Aim of the task: Check every line below for the string "What". Copy the ones that have it.

Data extract:
■ ■ ■
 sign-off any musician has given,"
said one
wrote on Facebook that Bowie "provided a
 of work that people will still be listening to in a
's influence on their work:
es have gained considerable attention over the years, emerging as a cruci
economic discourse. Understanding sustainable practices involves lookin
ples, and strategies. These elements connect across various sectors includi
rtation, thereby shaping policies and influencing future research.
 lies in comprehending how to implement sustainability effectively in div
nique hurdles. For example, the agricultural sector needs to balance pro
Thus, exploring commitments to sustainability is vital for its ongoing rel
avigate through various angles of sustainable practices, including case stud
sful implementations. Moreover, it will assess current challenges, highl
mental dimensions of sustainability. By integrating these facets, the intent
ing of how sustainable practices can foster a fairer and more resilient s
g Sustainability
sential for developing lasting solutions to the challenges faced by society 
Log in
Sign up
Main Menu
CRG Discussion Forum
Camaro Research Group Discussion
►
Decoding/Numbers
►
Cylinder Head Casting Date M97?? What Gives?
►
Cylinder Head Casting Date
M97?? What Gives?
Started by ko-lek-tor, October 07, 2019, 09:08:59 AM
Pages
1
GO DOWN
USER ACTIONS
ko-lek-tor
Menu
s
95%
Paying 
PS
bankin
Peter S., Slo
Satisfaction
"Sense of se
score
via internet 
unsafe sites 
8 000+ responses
■ ■ ■
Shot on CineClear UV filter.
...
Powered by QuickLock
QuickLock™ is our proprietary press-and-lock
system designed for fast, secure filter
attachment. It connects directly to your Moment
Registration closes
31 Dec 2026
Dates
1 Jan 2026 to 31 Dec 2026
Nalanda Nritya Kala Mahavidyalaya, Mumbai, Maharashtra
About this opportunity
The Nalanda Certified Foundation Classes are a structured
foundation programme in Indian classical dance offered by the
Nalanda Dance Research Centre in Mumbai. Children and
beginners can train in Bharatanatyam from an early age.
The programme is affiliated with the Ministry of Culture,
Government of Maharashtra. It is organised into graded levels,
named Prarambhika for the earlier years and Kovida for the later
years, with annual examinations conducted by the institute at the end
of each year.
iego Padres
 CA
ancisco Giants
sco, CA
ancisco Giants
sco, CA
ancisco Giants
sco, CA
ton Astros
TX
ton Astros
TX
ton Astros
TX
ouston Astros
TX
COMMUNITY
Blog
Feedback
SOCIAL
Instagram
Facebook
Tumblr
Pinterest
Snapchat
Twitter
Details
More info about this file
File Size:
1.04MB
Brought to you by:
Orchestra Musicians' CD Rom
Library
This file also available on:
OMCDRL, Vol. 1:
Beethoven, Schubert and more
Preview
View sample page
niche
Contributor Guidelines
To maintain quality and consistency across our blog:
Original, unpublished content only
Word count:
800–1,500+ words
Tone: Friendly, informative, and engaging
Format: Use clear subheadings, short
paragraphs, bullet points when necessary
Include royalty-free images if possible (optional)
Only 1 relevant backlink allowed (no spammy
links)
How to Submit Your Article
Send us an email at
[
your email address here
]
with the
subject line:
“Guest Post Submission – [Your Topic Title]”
■ ■ ■
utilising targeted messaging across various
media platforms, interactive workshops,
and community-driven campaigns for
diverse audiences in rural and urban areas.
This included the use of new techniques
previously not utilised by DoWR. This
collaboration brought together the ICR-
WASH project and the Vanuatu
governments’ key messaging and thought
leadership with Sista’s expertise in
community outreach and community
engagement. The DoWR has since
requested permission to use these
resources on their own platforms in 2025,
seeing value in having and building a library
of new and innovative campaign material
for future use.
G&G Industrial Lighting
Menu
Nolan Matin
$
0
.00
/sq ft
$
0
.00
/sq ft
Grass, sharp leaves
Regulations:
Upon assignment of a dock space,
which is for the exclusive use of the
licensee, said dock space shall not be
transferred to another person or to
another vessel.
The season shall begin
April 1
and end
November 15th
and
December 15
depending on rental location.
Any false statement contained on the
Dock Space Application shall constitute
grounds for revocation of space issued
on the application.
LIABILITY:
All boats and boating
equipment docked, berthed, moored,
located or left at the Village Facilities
■ ■ ■
Finished task:
Cylinder Head Casting Date M97?? What Gives?
M97?? What Gives?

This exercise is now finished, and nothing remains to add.